Tillerson Kongre'deki ısrarlı sorular karşısında Rusya’yı Amerika için bir “tehlike” olarak niteledi ve bu ülkenin son dönemdeki faaliyetlerinin Amerika’nın çıkarlarını hiçe saydığını söyledi. Dışişleri bakanı adayı “Amerika ve Rusya “muhtemelen hiçbir zaman dost olmayacak ve iki ülke birbirinden çok farklı değerler taşıyor” dedi. Tillerson, ancak yine de iki ülkeyi de karşılıklı ilgilendiren meselelerin “kontrol dışına çıkmaması” için diyaloğun kritik önem taşıdığı görüşünü dile getirdi.

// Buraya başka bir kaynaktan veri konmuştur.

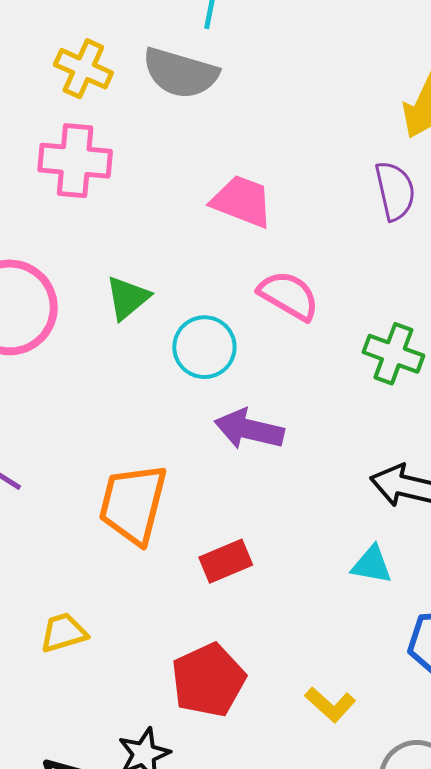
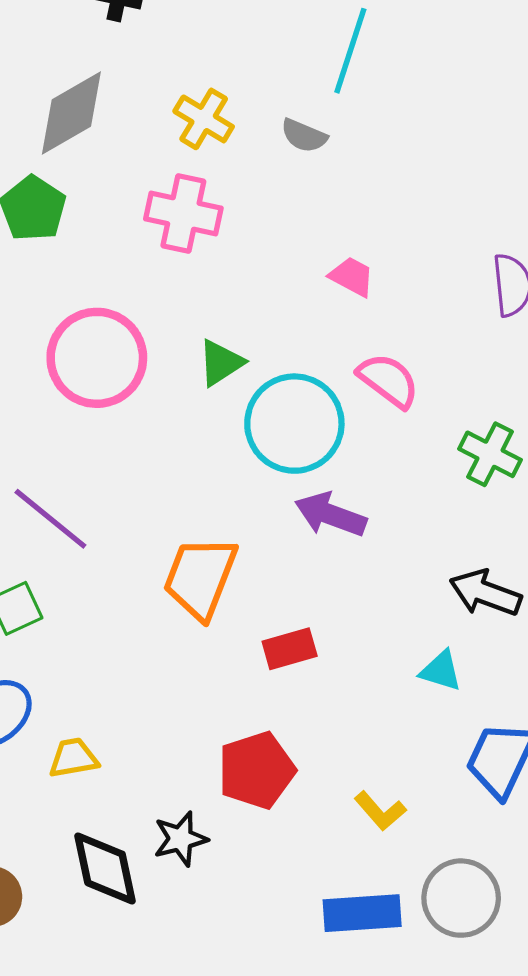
gray semicircle: (180, 73) -> (304, 136), size x0.6
pink trapezoid: (242, 201) -> (352, 277), size x0.7
cyan circle: (204, 347) -> (294, 424), size x1.5
yellow trapezoid: (63, 633) -> (73, 758), moved

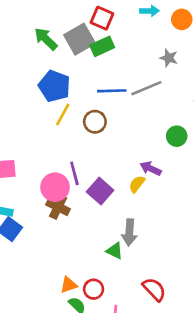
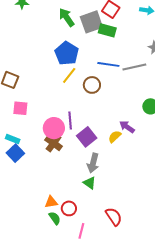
green rectangle: (102, 46) -> (107, 30), turned 30
gray arrow: (129, 232) -> (93, 163), moved

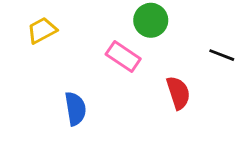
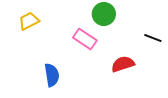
red semicircle: (178, 93) -> (123, 64), turned -90

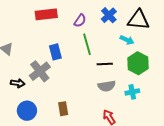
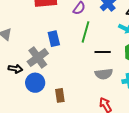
green line: (87, 44) -> (85, 32), turned 30
blue circle: (27, 111) -> (35, 83), moved

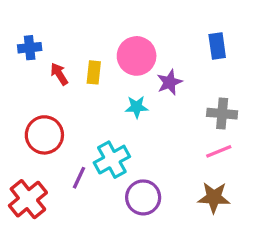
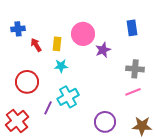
cyan star: (137, 107) -> (61, 66), moved
purple circle: (143, 197) -> (105, 122), moved
brown star: (214, 197) -> (142, 126), moved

Kongre’de bugün de savunma bakanlığı koltuğuna aday James Mattis ve CIA başkanı olarak aday gösterilen Mike Pompeo’nun oturumları vardı. Her iki aday da Trump’ın aksine yine Rusya ile ilgili kaygıları olduklarını dile getirdiler.
Savunma bakanlığı adayı Mattis, Senato Silahlı Hizmetler Komisyonu’nda soruları yanıtlarken “Putin’in NATO’yu parçalamaya çalıştığını kabul etmeliyiz. Müttefiklerimizle gerekli olan tüm noktalarda ortak çalışmalar yürütmek zorundayız” ifadelerini kullandı. Mattis ayrıca, “Çin’in Güney Çin Denizi’ndeki saldırgan tavrı, Rusya ve terörizm İkinci Dünya Savaşı’ndan bu yana karşı karşıya kaldığımız en büyük tehlikeler” dedi.

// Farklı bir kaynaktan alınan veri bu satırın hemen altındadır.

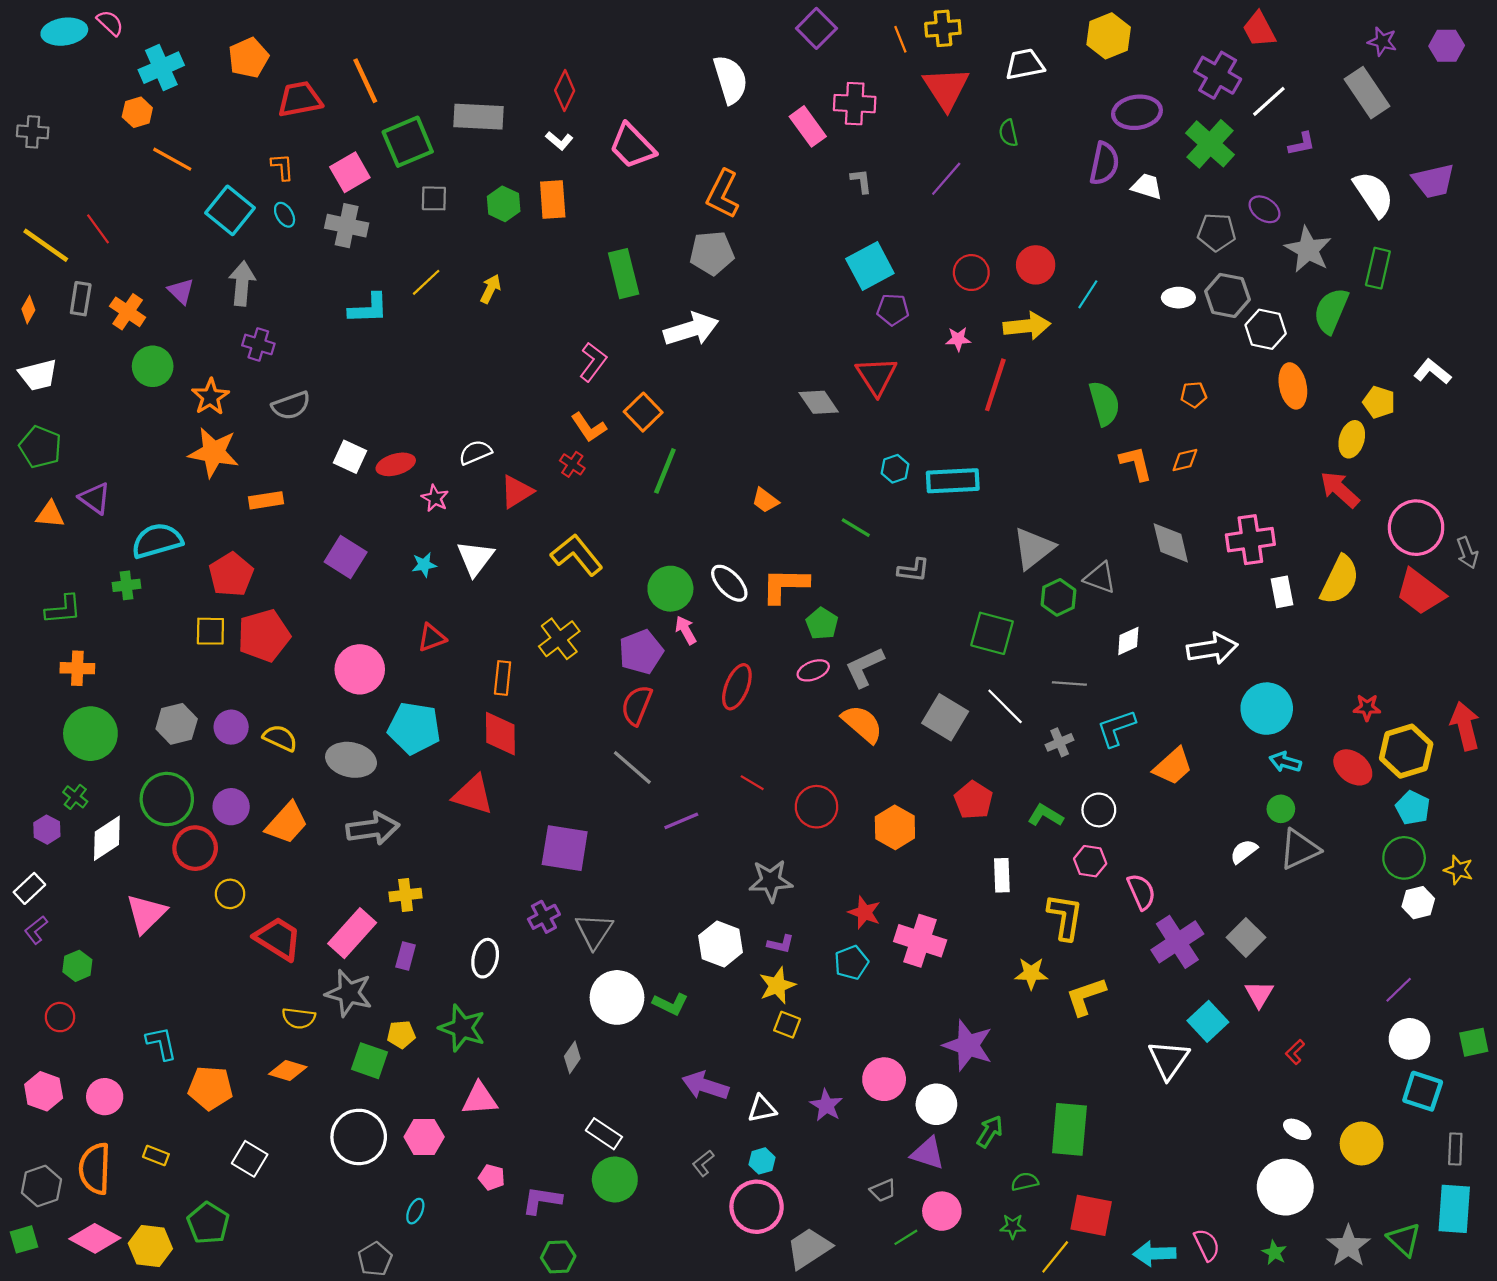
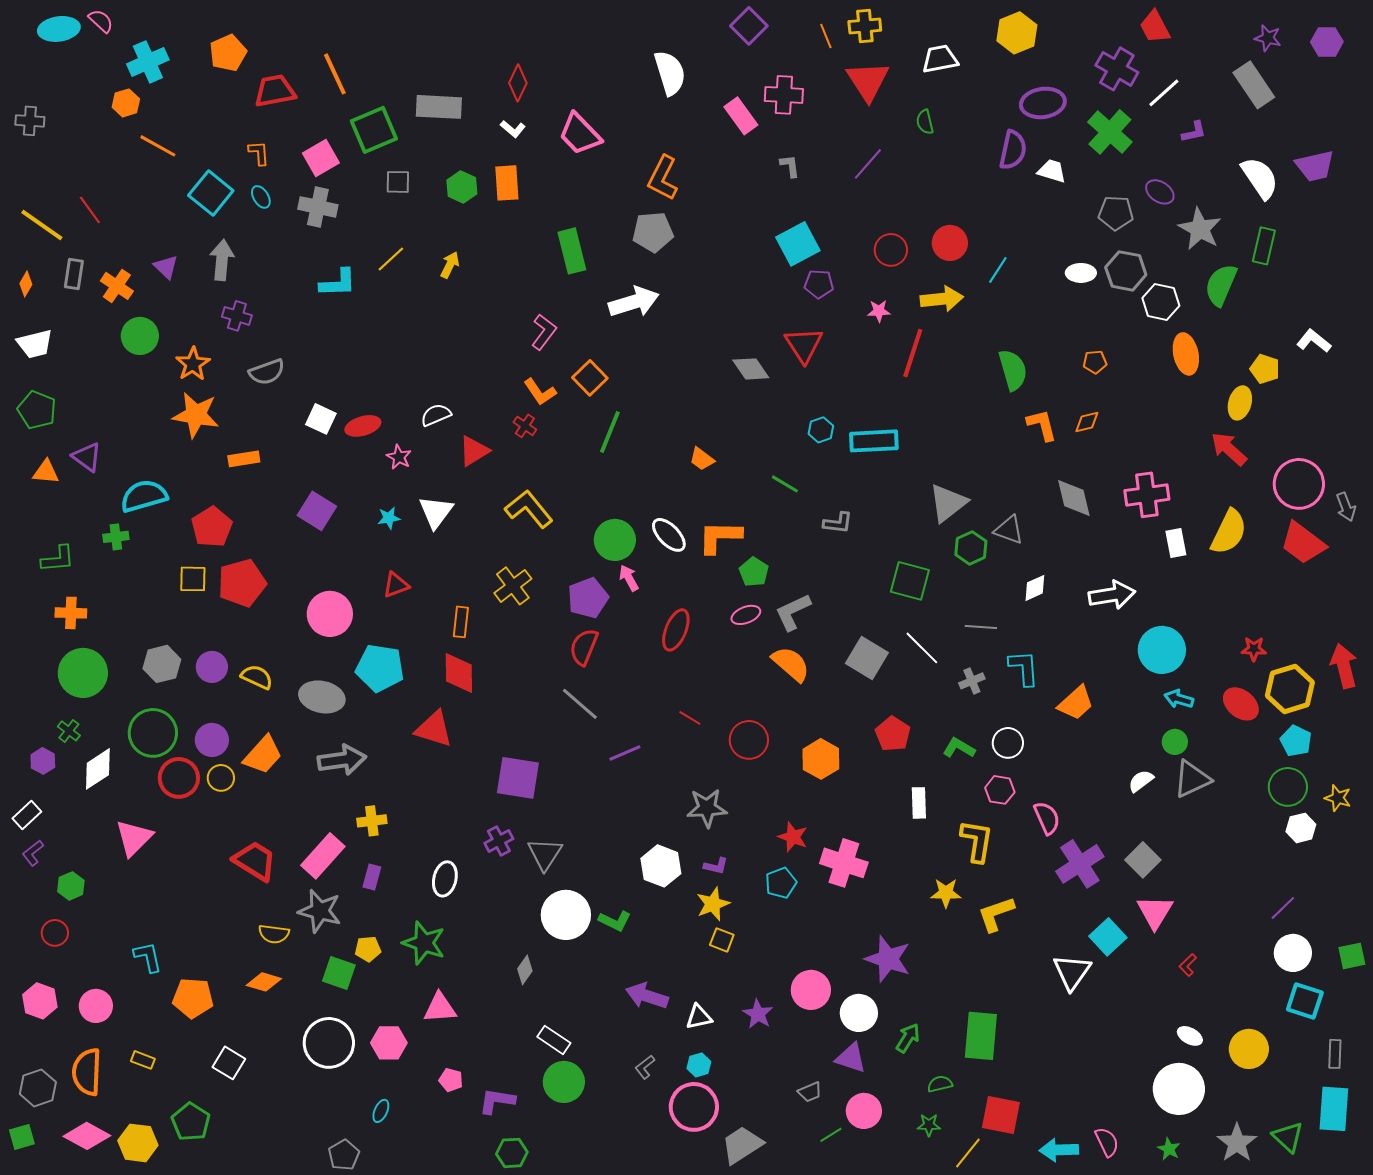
cyan L-shape: (1116, 728) -> (1024, 668), turned 105
yellow circle: (230, 894) -> (221, 778), moved
pink triangle: (1259, 994) -> (1155, 912), size x1.4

CIA başkanı adayı Pompeo da kongredeki toplantıda kendisine yöneltilen sorulara karşı “Rusya Ukrayna’yı ilhak ederek ve ilerleyerek Avrupa için bir tehdit olduğunu ortaya koydu ayrıca Rusya, IŞİD’I yok etmek ve bertaraf etmek adına neredeyse hiçbir şey yapmıyor” diye konuştu.
Bakanlık ve önemli koltuklara Trump tarafından aday gösterilen kişilerin Rusya ve kendisi ile çelişen açıklamalarına seçilmiş başkan Donald Trump tepki verecek mi bunu önümüzdeki günlerde göreceğiz.